Al entrar en el edificio donde funciona su consultorio, me encontré de frente con una

mujer espectacular, de cuerpo perfecto, curvas que hacen estrellar a cualquiera,

vestido muy ceñido que la hacía ver tan tetideliciosa como cualquier actriz porno. La

expresión de satisfacción en su rostro y sus pezones todavía indisimulablemente

erectos evidenciaban que había acabado de tener sexo. Ni un jugo natural de

tamarindo habría podido borrar su sonrisa culpable. Nos tiró una ola expansora

moviendo su culazo que nos dejó a todos, hombres y mujeres, suspendidos en cámara

lenta como escena de The Matrix,

Seguí caminando porque tenía que llegar a tiempo a mi cita. No había pacientes en la

sala de espera, por lo que me anuncié sin reparos, esperando a que Jorge, el Doctor

Pantalla, no me hiciera esperar tanto como a pacientes de médico especialista. Casi de

inmediato me hizo seguir.

Esperaba encontrar un tipo viejo y fastidioso, pero para mi sorpresa lo que encontré

fue un tipo muy bien plantado, de unos cuarenta años y bastante alto para el

promedio. Era más que afable y parlanchín. Nada que ver con su fama en el pueblo.
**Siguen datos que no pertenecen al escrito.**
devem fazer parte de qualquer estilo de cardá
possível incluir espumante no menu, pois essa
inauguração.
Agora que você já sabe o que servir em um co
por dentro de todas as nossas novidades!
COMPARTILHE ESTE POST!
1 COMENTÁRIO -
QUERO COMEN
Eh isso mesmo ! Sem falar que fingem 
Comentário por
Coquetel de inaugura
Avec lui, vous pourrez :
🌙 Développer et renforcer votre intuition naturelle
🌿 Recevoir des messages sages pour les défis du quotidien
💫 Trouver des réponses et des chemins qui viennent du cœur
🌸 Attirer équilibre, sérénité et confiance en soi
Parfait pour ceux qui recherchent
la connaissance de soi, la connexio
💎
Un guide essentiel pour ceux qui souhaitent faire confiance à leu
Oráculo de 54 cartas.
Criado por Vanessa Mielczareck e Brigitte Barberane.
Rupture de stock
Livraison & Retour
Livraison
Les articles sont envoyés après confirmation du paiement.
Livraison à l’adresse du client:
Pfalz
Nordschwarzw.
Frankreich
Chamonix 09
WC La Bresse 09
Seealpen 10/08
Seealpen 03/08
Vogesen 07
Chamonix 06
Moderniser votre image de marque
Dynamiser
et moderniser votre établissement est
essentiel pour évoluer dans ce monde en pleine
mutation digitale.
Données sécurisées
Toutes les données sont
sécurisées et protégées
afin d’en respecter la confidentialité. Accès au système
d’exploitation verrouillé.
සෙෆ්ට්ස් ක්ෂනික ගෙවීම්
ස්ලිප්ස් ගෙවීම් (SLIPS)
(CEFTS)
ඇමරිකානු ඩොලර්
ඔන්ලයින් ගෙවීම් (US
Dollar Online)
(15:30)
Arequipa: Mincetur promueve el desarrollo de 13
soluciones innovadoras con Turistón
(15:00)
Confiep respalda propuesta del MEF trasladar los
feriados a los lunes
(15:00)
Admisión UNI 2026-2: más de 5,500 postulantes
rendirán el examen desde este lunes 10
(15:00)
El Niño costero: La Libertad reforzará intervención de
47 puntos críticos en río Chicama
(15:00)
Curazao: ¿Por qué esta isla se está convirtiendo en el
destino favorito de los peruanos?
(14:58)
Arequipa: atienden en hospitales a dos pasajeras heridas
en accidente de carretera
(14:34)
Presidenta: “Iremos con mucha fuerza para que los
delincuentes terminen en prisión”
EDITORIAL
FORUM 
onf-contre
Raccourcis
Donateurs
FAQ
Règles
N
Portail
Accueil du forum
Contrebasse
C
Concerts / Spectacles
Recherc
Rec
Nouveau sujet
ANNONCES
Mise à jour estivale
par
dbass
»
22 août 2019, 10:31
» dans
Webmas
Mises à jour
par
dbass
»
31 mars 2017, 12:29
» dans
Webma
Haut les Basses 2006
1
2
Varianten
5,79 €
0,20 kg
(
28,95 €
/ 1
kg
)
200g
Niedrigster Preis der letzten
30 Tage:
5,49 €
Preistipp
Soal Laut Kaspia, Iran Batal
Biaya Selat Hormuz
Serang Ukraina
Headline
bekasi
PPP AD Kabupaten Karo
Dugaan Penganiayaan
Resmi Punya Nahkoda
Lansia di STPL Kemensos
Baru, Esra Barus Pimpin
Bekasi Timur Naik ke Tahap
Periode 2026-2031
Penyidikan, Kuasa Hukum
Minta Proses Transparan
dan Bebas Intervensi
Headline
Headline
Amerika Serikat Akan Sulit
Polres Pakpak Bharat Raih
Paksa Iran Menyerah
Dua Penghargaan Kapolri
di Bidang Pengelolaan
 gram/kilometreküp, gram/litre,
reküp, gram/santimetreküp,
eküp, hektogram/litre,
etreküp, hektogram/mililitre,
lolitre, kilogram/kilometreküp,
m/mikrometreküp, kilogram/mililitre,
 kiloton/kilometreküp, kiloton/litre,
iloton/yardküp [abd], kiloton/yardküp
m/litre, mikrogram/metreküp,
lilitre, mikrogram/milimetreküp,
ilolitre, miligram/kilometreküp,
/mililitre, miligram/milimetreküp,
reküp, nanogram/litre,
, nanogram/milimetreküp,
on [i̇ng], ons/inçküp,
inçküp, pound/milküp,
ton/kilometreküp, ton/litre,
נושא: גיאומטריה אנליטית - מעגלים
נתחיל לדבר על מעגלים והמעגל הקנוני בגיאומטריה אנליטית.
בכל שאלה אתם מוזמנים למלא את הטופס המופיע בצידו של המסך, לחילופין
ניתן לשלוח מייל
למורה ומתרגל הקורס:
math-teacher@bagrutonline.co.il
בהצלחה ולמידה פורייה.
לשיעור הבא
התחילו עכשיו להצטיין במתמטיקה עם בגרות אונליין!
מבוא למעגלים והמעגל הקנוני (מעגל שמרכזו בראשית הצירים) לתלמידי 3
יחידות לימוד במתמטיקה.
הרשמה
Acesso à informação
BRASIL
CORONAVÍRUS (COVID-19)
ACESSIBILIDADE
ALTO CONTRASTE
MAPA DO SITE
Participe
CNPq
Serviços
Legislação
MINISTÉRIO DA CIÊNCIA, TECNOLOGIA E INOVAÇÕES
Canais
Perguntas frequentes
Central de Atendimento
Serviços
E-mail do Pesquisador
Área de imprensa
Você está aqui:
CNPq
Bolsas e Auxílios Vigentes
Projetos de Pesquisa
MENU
Debajo de su bata médica pude notar una camisa de seda, un pantalón de pliegues y

unos zapatos italianos perfectamente lustrados. Era un tipo muy fino que no encajaba

en la escena “coffee fashion” del pueblo. Me interrogó como si fuera a escribir su

biografía para venderla en Barnes and Nobles.

- “¿Viste lo que me acabo de comer?”, me preguntó tratando de romper el hielo.
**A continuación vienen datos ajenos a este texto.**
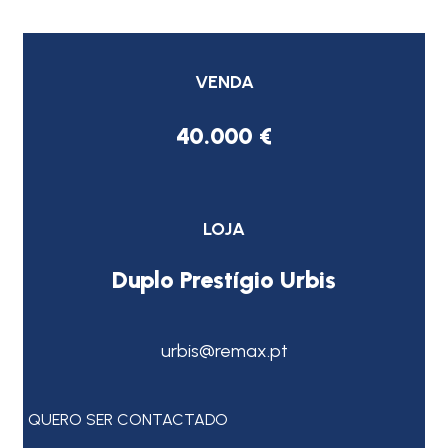
VENDA
40.000 €
LOJA
Duplo Prestígio Urbis
urbis@remax.pt
QUERO SER CONTACTADO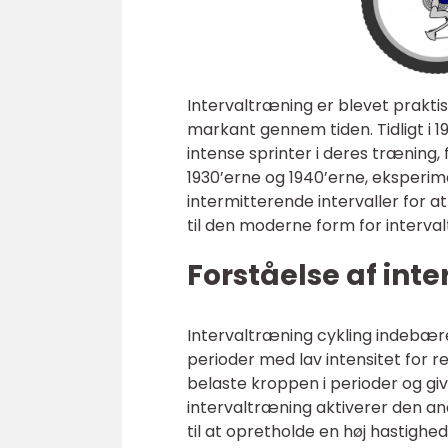
Intervaltræning er blevet praktis
markant gennem tiden. Tidligt i 1
intense sprinter i deres træning, f
1930’erne og 1940’erne, eksperi
intermitterende intervaller for 
til den moderne form for interval
Forståelse af int
Intervaltræning cykling indebærer
perioder med lav intensitet for r
belaste kroppen i perioder og give
intervaltræning aktiverer den an
til at opretholde en høj hastighe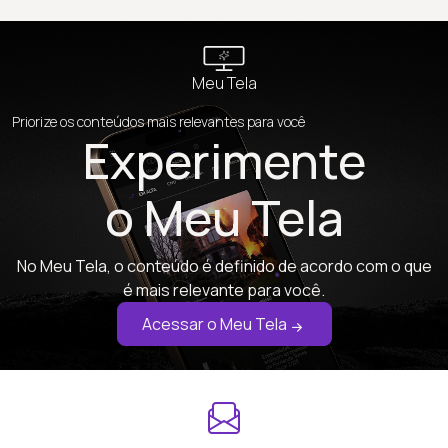
Meu Tela
Priorize os conteúdos mais relevantes para você
Experimente
o Meu Tela
No Meu Tela, o conteúdo é definido de acordo com o que
é mais relevante para você.
Acessar o Meu Tela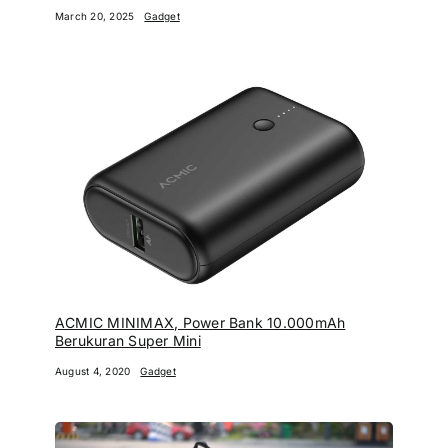
March 20, 2025
Gadget
ACMIC MINIMAX, Power Bank 10.000mAh
Berukuran Super Mini
August 4, 2020
Gadget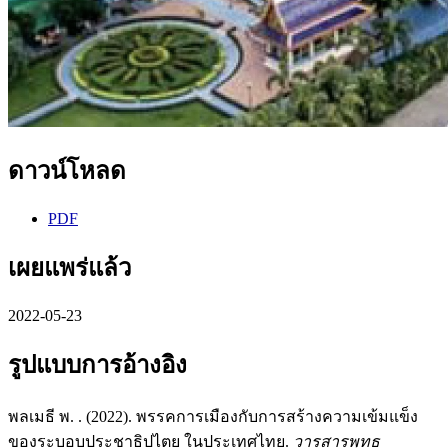
ดาวน์โหลด
PDF
เผยแพร่แล้ว
2022-05-23
รูปแบบการอ้างอิง
พลเมธี พ. . (2022). พรรคการเมืองกับการสร้างความเข้มแข็ง
ของระบอบประชาธิปไตย ในประเทศไทย.
วารสารพุทธ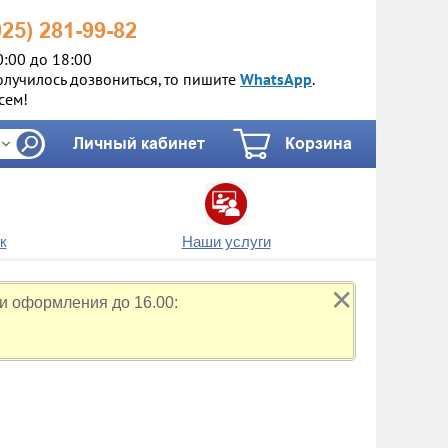
925)
281-99-82
0:00 до 18:00
олучилось дозвониться, то пишите
WhatsApp
.
сем!
Личный кабинет
Корзина
к
Наши услуги
✕
и оформления до 16.00:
Luego me contó que la damisela tentadora que paraba el tráfico y otras cosas, había

sido su mejor polvo de la semana. Se trataba de una visitadora médica que lo acababa

de convencer de adoptar un medicamento de su casa farmacéutica. Luego de una

ardua exploración ginecológica, el tipo ya daba cátedra de sus beneficios y de su

posología. Le pregunté si en los pueblos todavía aceptaban visitadoras médicas, pues

en las ciudades colombianas ya no las dejan entrar a los hospitales ni a las clínicas.

Me respondió que por eso las citaba en su consultorio particular y que allí les hacía un

chequeo minucioso.

Recordé que hasta la primera década de este siglo, esa era una táctica recurrente de

los laboratorios farmacéuticos: mandar visitadoras médicas muy pechugonas y de voz

acariciante que siempre convencían a los médicos especialistas de adoptar sus

productos en la pose de la carretilla, la más conveniente para las incómodas camillas

de chequear pacientes y bondades femeninas irresistibles. Si el médico era gay, le

mandaban su musculoca con reconocidas habilidades terneriles.